╭─ GIVEN DATA

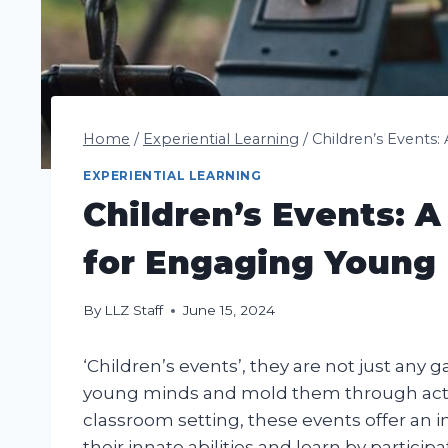
Home
/
Experiential Learning
/
Children’s Events
EXPERIENTIAL LEARNING
Children’s Events: 
for Engaging Young
By
LLZ Staff
June 15, 2024
‘Children’s events’, they are not just any g
young minds and mold them through acti
classroom setting, these events offer an 
their innate abilities and learn by participa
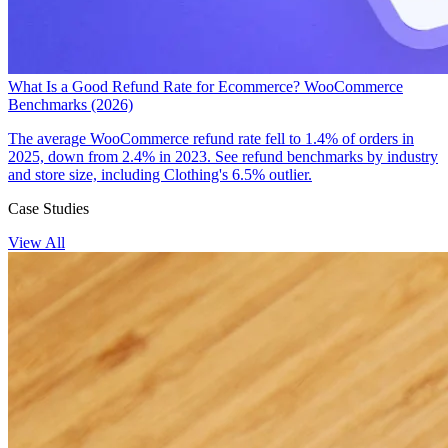
What Is a Good Refund Rate for Ecommerce? WooCommerce
Benchmarks (2026)
The average WooCommerce refund rate fell to 1.4% of orders in
2025, down from 2.4% in 2023. See refund benchmarks by industry
and store size, including Clothing's 6.5% outlier.
Case Studies
View All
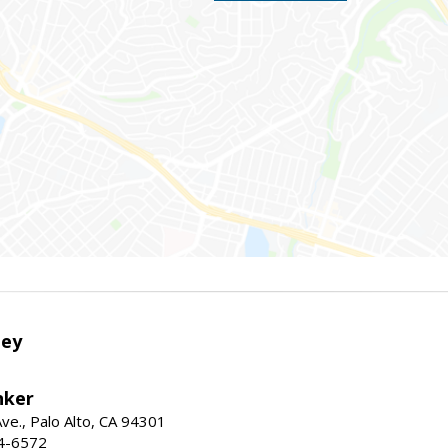
ley
nker
ve., Palo Alto, CA 94301
04-6572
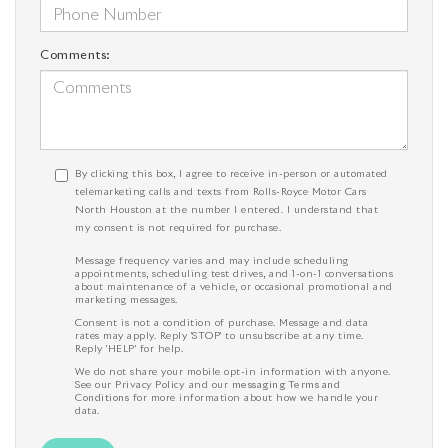
Comments:
By clicking this box, I agree to receive in-person or automated
telemarketing calls and texts from Rolls-Royce Motor Cars
North Houston at the number I entered. I understand that
my consent is not required for purchase.
Message frequency varies and may include scheduling
appointments, scheduling test drives, and 1-on-1 conversations
about maintenance of a vehicle, or occasional promotional and
marketing messages.
Consent is not a condition of purchase. Message and data
rates may apply. Reply 'STOP' to unsubscribe at any time.
Reply 'HELP' for help.
We do not share your mobile opt-in information with anyone.
See our
Privacy Policy
and our
messaging Terms and
Conditions
for more information about how we handle your
data.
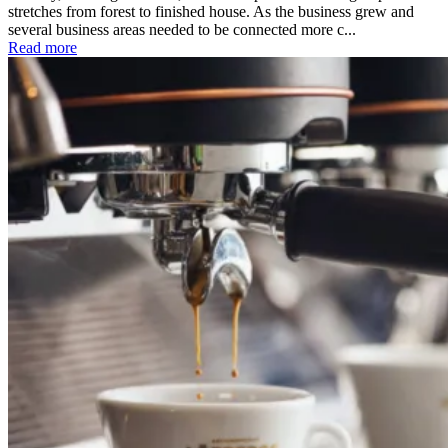
stretches from forest to finished house. As the business grew and
several business areas needed to be connected more c...
Read more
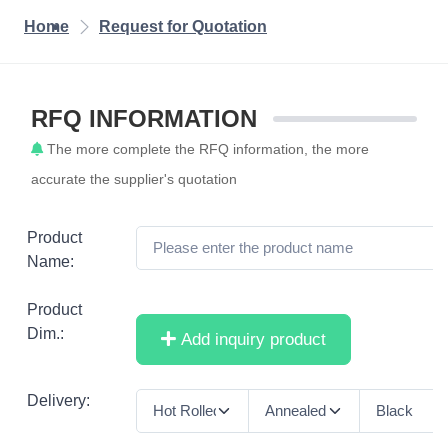
Home
Request for Quotation
RFQ INFORMATION
The more complete the RFQ information, the more
accurate the supplier's quotation
Product
Name:
Product
Dim.:
Add inquiry product
Delivery:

╰─

→ **WHAT IS REQUIRED**
Exact copy, pictures excluded: from the line with "classroom setting, these events offer an" up to and including the line with "North Houston at" in the data above.

→ **RESULT BELOW**
classroom setting, these events offer an 
their innate abilities and learn by participa
What Is a Good Refund Rate for Ecommerce? WooCommerce
Benchmarks (2026)
The average WooCommerce refund rate fell to 1.4% of orders in
2025, down from 2.4% in 2023. See refund benchmarks by industry
and store size, including Clothing's 6.5% outlier.
Case Studies
View All
ley
nker
ve., Palo Alto, CA 94301
04-6572
Comments:
By clicking this box, I agree to receive in-person or automated
telemarketing calls and texts from Rolls-Royce Motor Cars
North Houston at the number I entered. I understand that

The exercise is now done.